[Task]
Every record that follows is to be copied exactly, with the pictures omitted.

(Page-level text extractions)
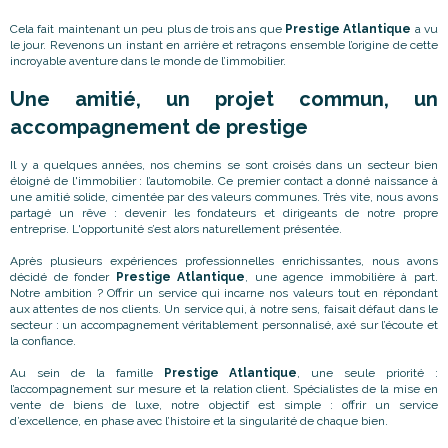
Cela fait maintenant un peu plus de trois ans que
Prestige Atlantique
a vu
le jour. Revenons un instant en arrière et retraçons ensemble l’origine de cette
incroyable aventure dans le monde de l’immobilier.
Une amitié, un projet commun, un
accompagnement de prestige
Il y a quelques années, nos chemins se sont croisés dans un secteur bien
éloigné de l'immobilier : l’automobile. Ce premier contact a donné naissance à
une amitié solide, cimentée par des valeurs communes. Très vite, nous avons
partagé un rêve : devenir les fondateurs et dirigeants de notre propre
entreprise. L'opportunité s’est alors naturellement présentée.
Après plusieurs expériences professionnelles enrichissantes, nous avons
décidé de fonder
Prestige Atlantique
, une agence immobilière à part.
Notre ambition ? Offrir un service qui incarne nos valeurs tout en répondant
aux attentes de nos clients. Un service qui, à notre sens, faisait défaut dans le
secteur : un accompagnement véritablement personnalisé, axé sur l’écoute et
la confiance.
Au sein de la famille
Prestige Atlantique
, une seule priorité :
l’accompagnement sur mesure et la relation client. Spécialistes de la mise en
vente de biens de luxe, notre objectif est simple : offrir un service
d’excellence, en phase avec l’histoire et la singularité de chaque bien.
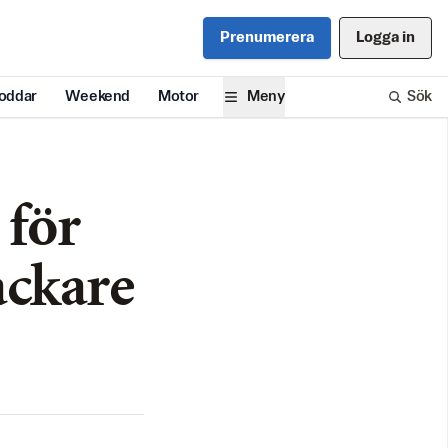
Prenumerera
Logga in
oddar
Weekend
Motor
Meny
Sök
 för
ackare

[Result for this exercise]
Cela fait maintenant un peu plus de trois ans que
Prestige Atlantique
a vu
le jour. Revenons un instant en arrière et retraçons ensemble l’origine de cette
incroyable aventure dans le monde de l’immobilier.
Une amitié, un projet commun, un
accompagnement de prestige
Il y a quelques années, nos chemins se sont croisés dans un secteur bien
éloigné de l'immobilier : l’automobile. Ce premier contact a donné naissance à
une amitié solide, cimentée par des valeurs communes. Très vite, nous avons
partagé un rêve : devenir les fondateurs et dirigeants de notre propre
entreprise. L'opportunité s’est alors naturellement présentée.
Après plusieurs expériences professionnelles enrichissantes, nous avons
décidé de fonder
Prestige Atlantique
, une agence immobilière à part.
Notre ambition ? Offrir un service qui incarne nos valeurs tout en répondant
aux attentes de nos clients. Un service qui, à notre sens, faisait défaut dans le
secteur : un accompagnement véritablement personnalisé, axé sur l’écoute et
la confiance.
Au sein de la famille
Prestige Atlantique
, une seule priorité :
l’accompagnement sur mesure et la relation client. Spécialistes de la mise en
vente de biens de luxe, notre objectif est simple : offrir un service
d’excellence, en phase avec l’histoire et la singularité de chaque bien.
Prenumerera
Logga in
oddar
Weekend
Motor
Meny
Sök
 för
ackare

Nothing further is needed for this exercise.